CSR Projects are a Win Win
Over a decade ago, corporate social responsibility activities were unheard of during conferences and events. Today, a majority of event organizers are including them in their programs. A community or legacy project is the most popular form of social responsibility for meetings. Community projects fall into the “Feel Good, Look Good” category of CSR, where the projects contribute to a sustainable cause and provide promotional benefits to the sponsoring organization. In addition, they give the personal experiences participants are now craving during conferences.
A New Addition for Your Event
If your organization hasn’t already included this type of community charity event, it may be a welcome addition. Attendees are asking how to give back to the people in the destinations where meetings are held. The key is to design the best community project, with the least amount of work, during an already busy time. These tips will get you started.
Make It Personal
Community projects are always the most successful when you consider how the project will relate to your organization, what is important to your participants, and what type of person will attend. Young, active participants may be more able to plant trees, build shelters and carry food donations. Technology wizards can offer to help a local low-income school program their computers or offer an afternoon of training. Businesses in the energy industry may want to help retrofit community centers to be more energy efficient. Look to the skill set of both your organization and your attendees.
Partner with Established Charity Volunteer Organizations
Make your life much easier by working with an organization that already has a volunteer program in place and can easily work with you and your participants. The easiest way to connect with these programs is by asking the destination’s visitors bureau, meeting venue, or local vendors for referrals in your event city. If they can’t help you, try these nationwide resources:
Provide Donations Instead
If the event’s timing doesn’t allow participants to volunteer for a hands-on project, consider donating. While this can always be cold, hard cash, it may be a more significant experience to have participants bring cans of food, school supplies, blankets, children’s books, or professional clothing. This type of donation must be tailored to the distance attendees will travel to the event and what fits into a suitcase if air travel is involved.
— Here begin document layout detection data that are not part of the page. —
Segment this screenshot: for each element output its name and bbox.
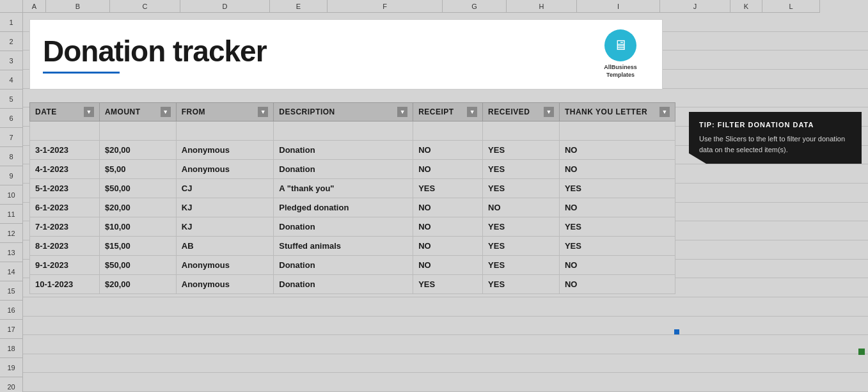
cell-0-0: 3-1-2023 [30,141,100,160]
spreadsheet-wrapper: A B C D E F G H I J K L 1 2 3 4 5 6 7 8 … [0,0,868,392]
table-row: 3-1-2023$20,00AnonymousDonationNOYESNO [30,141,675,160]
tip-title: TIP: FILTER DONATION DATA [699,121,851,129]
row-num-11: 11 [0,205,23,224]
row-num-4: 4 [0,70,23,90]
cell-6-6: NO [559,256,675,275]
col-header-I: I [577,0,660,13]
row-num-5: 5 [0,90,23,109]
row-num-10: 10 [0,185,23,205]
logo-area: 🖥 AllBusinessTemplates [592,29,649,79]
filter-description-button[interactable]: ▼ [397,107,407,117]
table-header-row: DATE ▼ AMOUNT ▼ FROM [30,103,675,122]
col-header-K: K [730,0,762,13]
cell-3-3: Pledged donation [274,198,413,217]
cell-5-4: NO [413,237,483,256]
header-card: Donation tracker 🖥 AllBusinessTemplates [29,19,663,90]
col-header-F: F [327,0,443,13]
cell-4-2: KJ [176,217,274,237]
filter-thankyou-button[interactable]: ▼ [659,107,670,117]
data-table: DATE ▼ AMOUNT ▼ FROM [29,102,675,294]
col-header-H: H [507,0,577,13]
cell-0-1: $20,00 [99,141,176,160]
row-num-18: 18 [0,339,23,358]
column-headers: A B C D E F G H I J K L [0,0,868,13]
page-title: Donation tracker [43,35,592,68]
cell-5-6: YES [559,237,675,256]
row-num-15: 15 [0,281,23,301]
col-header-A: A [23,0,46,13]
filter-amount-button[interactable]: ▼ [161,107,171,117]
row-num-9: 9 [0,166,23,185]
cell-2-3: A "thank you" [274,179,413,198]
th-description: DESCRIPTION ▼ [274,103,413,122]
cell-1-5: YES [483,160,560,179]
tip-box: TIP: FILTER DONATION DATA Use the Slicer… [689,112,862,164]
cell-7-0: 10-1-2023 [30,275,100,294]
cell-1-0: 4-1-2023 [30,160,100,179]
cell-5-5: YES [483,237,560,256]
logo-circle: 🖥 [604,29,636,61]
col-header-G: G [443,0,507,13]
cell-6-3: Donation [274,256,413,275]
cell-7-4: YES [413,275,483,294]
col-header-C: C [110,0,180,13]
col-header-E: E [270,0,327,13]
cell-2-1: $50,00 [99,179,176,198]
cell-3-2: KJ [176,198,274,217]
cell-4-3: Donation [274,217,413,237]
grid-area: Donation tracker 🖥 AllBusinessTemplates [23,13,868,392]
cell-6-2: Anonymous [176,256,274,275]
cell-7-6: NO [559,275,675,294]
row-num-12: 12 [0,224,23,243]
logo-text: AllBusinessTemplates [604,64,637,79]
row-num-8: 8 [0,147,23,166]
cell-1-2: Anonymous [176,160,274,179]
header-title-section: Donation tracker [43,35,592,74]
th-thank-you: THANK YOU LETTER ▼ [559,103,675,122]
cell-2-6: YES [559,179,675,198]
cell-0-5: YES [483,141,560,160]
th-receipt: RECEIPT ▼ [413,103,483,122]
row-numbers: 1 2 3 4 5 6 7 8 9 10 11 12 13 14 15 16 1… [0,13,23,392]
table-row: 10-1-2023$20,00AnonymousDonationYESYESNO [30,275,675,294]
col-header-D: D [180,0,270,13]
cell-1-4: NO [413,160,483,179]
cell-5-0: 8-1-2023 [30,237,100,256]
row-num-19: 19 [0,358,23,377]
cell-4-5: YES [483,217,560,237]
cell-5-3: Stuffed animals [274,237,413,256]
cell-5-2: AB [176,237,274,256]
cell-7-5: YES [483,275,560,294]
table-row: 4-1-2023$5,00AnonymousDonationNOYESNO [30,160,675,179]
filter-date-button[interactable]: ▼ [84,107,94,117]
col-header-L: L [762,0,820,13]
cell-1-6: NO [559,160,675,179]
row-num-7: 7 [0,128,23,147]
col-header-J: J [660,0,730,13]
table-row: 6-1-2023$20,00KJPledged donationNONONO [30,198,675,217]
header-underline [43,72,120,74]
cell-3-6: NO [559,198,675,217]
table-row: 9-1-2023$50,00AnonymousDonationNOYESNO [30,256,675,275]
filter-received-button[interactable]: ▼ [544,107,554,117]
cell-2-2: CJ [176,179,274,198]
cell-3-1: $20,00 [99,198,176,217]
monitor-icon: 🖥 [613,37,627,54]
table-row: 5-1-2023$50,00CJA "thank you"YESYESYES [30,179,675,198]
th-date: DATE ▼ [30,103,100,122]
cell-3-0: 6-1-2023 [30,198,100,217]
cell-4-1: $10,00 [99,217,176,237]
filter-receipt-button[interactable]: ▼ [467,107,477,117]
green-corner-indicator [858,349,865,355]
col-header-B: B [46,0,110,13]
filter-from-button[interactable]: ▼ [258,107,268,117]
row-num-16: 16 [0,301,23,320]
row-num-17: 17 [0,320,23,339]
cell-5-1: $15,00 [99,237,176,256]
row-num-1: 1 [0,13,23,32]
row-num-20: 20 [0,377,23,392]
cell-0-2: Anonymous [176,141,274,160]
cell-4-6: YES [559,217,675,237]
cell-7-1: $20,00 [99,275,176,294]
tip-body: Use the Slicers to the left to filter yo… [699,134,851,155]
Don’t Forget Your Sponsors
Event sponsors love looking good, so give them an opportunity to be involved in a CSR project. Companies can either sponsor the entire volunteer event or a part of it, such as transportation, food and beverage, or necessary supplies. One popular activity is to have a sponsor for the “Green Angel” Program. Green Angels are onsite volunteers who help attendees learn more about the waste stream by recycling, reusing, or composting during the event. The amount of waste diverted from the landfill is measured and reported during and after the event. Green Angels can also give out stickers for name badges when they catch someone doing a green act. Pre-promotion, onsite acknowledgment, and post-event media will be vital to them and should also fit into your social media plan. Their support will help you leave a legacy behind.
Giving Back to the Host Community
Leaving a community better than you found it is a powerful way to do business. The business of meetings is no exception. Event attendees enjoy the opportunity to give back to the community when you make it easy for them to participate. CSR projects are a winning initiative for everyone involved. For example, the MeetGreen team participated in a project with Meals on Wheels.
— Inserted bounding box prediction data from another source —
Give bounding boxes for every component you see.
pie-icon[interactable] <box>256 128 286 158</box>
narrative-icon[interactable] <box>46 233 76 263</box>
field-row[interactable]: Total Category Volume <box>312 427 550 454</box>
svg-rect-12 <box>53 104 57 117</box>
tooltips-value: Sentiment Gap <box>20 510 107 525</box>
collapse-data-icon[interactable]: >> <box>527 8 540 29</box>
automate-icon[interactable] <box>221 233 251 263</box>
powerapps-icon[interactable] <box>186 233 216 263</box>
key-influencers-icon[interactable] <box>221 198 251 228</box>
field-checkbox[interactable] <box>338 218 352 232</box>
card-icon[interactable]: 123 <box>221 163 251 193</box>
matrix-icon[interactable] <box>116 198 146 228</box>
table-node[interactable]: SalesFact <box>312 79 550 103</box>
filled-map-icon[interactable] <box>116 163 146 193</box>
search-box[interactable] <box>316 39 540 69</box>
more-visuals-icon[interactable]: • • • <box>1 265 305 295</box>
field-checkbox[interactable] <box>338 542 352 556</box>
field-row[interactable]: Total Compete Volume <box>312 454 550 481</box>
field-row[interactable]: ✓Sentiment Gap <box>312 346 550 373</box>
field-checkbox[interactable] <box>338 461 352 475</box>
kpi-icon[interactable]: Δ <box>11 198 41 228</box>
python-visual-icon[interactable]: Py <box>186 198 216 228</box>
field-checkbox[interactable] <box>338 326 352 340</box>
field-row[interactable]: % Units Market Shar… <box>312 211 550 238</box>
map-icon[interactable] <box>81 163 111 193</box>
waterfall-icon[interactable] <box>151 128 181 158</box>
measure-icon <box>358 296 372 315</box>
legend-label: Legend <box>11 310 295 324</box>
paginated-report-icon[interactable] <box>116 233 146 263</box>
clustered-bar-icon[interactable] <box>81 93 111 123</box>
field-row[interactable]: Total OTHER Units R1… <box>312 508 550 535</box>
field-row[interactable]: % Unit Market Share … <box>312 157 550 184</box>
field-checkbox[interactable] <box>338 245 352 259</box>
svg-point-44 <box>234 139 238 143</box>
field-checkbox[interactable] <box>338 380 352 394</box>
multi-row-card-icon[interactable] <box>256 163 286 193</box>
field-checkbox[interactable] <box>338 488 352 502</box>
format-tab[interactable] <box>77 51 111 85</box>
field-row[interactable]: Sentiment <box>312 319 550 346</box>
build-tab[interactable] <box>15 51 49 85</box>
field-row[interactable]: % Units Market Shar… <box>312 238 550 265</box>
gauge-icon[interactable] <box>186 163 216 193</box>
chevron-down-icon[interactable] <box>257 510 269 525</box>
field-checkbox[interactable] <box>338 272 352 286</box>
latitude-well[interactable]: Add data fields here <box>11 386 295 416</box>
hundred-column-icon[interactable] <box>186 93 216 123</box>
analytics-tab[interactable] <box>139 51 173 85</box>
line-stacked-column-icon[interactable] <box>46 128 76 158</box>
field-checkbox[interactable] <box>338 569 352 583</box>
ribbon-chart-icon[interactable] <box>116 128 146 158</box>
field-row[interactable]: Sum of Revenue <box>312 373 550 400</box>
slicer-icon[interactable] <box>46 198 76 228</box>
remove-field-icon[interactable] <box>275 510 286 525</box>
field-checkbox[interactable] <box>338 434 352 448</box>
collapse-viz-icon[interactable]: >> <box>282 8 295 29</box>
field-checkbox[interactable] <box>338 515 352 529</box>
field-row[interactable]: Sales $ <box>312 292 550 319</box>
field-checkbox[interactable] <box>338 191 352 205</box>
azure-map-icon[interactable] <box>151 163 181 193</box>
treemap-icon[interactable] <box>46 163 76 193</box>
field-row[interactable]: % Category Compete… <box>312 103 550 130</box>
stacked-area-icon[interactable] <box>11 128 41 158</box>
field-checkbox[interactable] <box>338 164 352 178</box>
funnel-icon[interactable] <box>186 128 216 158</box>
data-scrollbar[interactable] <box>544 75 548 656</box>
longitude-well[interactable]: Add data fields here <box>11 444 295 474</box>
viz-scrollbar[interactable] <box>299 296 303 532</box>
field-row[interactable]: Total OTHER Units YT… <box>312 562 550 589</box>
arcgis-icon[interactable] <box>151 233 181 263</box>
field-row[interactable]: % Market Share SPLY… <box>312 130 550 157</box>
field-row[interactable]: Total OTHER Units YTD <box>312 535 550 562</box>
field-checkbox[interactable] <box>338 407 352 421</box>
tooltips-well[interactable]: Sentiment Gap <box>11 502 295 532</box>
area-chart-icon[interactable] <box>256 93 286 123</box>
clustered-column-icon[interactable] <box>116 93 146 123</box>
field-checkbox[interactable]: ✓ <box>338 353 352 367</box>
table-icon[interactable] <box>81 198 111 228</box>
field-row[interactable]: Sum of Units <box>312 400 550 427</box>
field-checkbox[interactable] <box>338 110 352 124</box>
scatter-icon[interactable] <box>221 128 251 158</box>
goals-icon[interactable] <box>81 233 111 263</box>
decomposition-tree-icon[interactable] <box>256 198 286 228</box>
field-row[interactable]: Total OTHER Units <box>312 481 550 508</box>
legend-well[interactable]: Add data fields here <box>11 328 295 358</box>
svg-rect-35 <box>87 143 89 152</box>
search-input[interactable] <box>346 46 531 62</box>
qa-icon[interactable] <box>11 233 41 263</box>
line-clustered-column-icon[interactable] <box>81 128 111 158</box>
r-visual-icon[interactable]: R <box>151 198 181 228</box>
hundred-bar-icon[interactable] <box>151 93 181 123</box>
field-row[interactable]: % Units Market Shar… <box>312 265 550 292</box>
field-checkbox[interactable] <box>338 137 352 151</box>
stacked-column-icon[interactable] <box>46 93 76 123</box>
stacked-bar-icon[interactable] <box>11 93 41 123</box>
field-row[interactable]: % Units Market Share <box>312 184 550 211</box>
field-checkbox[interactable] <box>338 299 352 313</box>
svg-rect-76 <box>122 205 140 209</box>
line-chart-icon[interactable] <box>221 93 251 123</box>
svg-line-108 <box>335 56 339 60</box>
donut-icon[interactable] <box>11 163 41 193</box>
CSR Projects Outside of An Event
We talk about corporate social responsibility projects that your organization can incorporate into your events, but you can also participate in a CSR project outside of an event. In August, the MeetGreen team volunteered at the local Meals on Wheels chapter in Portland, Oregon.
The vision of Meals on Wheels is to ensure no senior will go hungry or experience social isolation. Our team is passionate about helping our local communities and we were excited to volunteer to help the seniors in the Portland area.
The team arrived early, ready to go, and each of us was assigned a responsibility to help out the Meals on Wheels team. Our help included:
- Greeting the seniors who came in for a meal
- Helping with prepping & serving the meals
- Delivering meals to home-bound seniors who were unable to come in person
The Impacts of CSR Projects for Your Team
Helping out our community was impactful to the whole team. Here are some thoughts from the team about their experience:
“What a wonderful way to support such a deserving community. Hats off to the staff and volunteers. Literally, because it was a hot day and I was wearing a hair net!”
“Not only was it powerful to see the direct impact Meals On Wheels is having in our local community, but also the commitment of the largely volunteer staff that helps drive the operation. One man I worked with had been volunteering several days a week for the past 12 years. Truly an inspiring organization!”
“It was a gratifying experience to spend the day with Meals on Wheels. It inspired me and showed me the urgency to get more involved in my community.”
“I absolutely loved the energy at the recreation center. The music was playing, numerous activities were going on, and people were so happy to have a cooked meal and a safe place to escape the heat. It was truly an honor to be a part of the team and serve the community that day!”
“Meals on Wheels was the best volunteer project I have encountered thus far. I had the opportunity to pack and deliver meals which was a whole new experience. But I also enjoyed the community base environment that I felt when I was there. I look forward to going back regularly!”
“Volunteering at Meals on Wheels was an honor, especially to work with the staff that makes this happen every day. My favorite part of volunteering was meeting and getting to know the seniors who came in for lunch. Seeing them enjoy the company of their friends over a meal and games was heart warming. I am proud to be a part of making that happen.”